Look past the infantry battles, air raids, and naval maneuvering that dominate the news from the 600-mile front in Ukraine: You’ll see that there’s also a battle raging in the electromagnetic spectrum. And it might be one of the decisive battles as the wider war grinds toward its third year.

This electronic warfare isn’t just evident in Ukraine. It’s central to Israel’s strategy in its assault on the Hamas terror group in Palestine, too. And if the Chinese Communist Party ever makes good on its threat to invade Taiwan, a move that could draw the United States and China into a major war, it’s a safe bet the fighting will expand across the electromagnetic spectrum.

Whoever controls radio transmissions also controls how troops, aircraft, and missiles navigate and communicate. Block the transmissions, and you can paralyze battalions, squadrons and fleets—and, yes, drones. “Electronic warfare is the key to winning the drone war,” Gen. Valeriy Zaluzhnyi, the commander-in-chief of the Ukrainian armed forces, wrote in The Economist.

Consider what happens in that Russian drone video, which was posted on social media by a famous Ukrainian drone operator who goes by the call-sign “Magyar.” The small quadcopter—the kind of unmanned aerial vehicle both Russia and Ukraine have fitted with explosives and sent on lethal one-way missions—appears to be on course for a potential strike on Ukrainian positions.

Abruptly, the drone wobbles in mid-air—then tumbles toward the ground. An apparent victim of Ukrainian radio-jamming.

This kind of jamming has been a part of warfare for nearly a century now. The principle is simple: Find the radio frequencies the enemy is using, and broadcast overwhelming noise on the same frequencies in order to render them unusable.

In the years following World War II, jamming mostly targeted radio communications. But as more and more weapons began to rely on long-distance command signals or even GPS satellites, jamming could also prevent accurate navigation. What good is a GPS-guided cruise missile if it can’t communicate with the GPS satellites orbiting Earth thousands of miles overhead?

Today, many militaries practice some form of electronic warfare.
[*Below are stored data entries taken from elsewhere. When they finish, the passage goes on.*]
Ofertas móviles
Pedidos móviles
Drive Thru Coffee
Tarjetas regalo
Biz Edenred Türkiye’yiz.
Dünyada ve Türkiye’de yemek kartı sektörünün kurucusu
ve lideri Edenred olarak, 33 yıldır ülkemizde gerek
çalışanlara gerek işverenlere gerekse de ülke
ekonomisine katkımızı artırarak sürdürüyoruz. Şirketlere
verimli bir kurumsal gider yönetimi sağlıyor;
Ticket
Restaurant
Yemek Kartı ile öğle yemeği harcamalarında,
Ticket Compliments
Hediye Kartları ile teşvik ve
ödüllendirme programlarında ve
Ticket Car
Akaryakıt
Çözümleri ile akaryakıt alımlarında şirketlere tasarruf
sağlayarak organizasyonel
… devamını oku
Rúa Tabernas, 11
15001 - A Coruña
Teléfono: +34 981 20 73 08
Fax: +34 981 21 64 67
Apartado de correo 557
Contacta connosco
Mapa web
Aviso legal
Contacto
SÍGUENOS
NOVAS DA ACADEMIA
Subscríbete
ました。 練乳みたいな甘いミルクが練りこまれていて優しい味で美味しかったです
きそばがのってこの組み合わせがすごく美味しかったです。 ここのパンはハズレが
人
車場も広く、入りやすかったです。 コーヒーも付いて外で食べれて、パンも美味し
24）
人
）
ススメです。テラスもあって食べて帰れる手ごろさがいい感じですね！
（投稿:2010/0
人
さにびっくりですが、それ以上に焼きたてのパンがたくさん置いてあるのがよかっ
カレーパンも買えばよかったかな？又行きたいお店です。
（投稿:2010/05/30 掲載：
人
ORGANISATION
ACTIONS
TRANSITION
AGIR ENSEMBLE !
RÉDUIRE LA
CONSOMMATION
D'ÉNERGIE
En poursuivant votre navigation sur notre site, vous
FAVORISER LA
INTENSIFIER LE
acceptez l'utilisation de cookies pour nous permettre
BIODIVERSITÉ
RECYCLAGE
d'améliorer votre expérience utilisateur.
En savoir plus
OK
The Russian armed forces practice it harder than most. “Moscow is stepping up its efforts to renew and modernize the EW inventory,” analyst Roger McDermott wrote in a 2017 study for the Estonian defense ministry, using the military shorthand for “electronic warfare.”

Which is why observers expected this kind of warfare to play a growing role as Russia escalated its war on Ukraine, starting with the invasion of Crimea in 2014 and widening with the assaults beginning in February 2022. “EW forms an organic part of Russia’s kinetic and non-kinetic operations,” McDermott wrote.

The electromagnetic frequencies were weirdly calm in the wider war’s early months, however. It seems the Russians’ chaotic, poorly planned and ultimately failed assault on Kyiv, Ukraine’s capital, in February and March 2022 left radio-jamming crews no time to set up and operate their equipment.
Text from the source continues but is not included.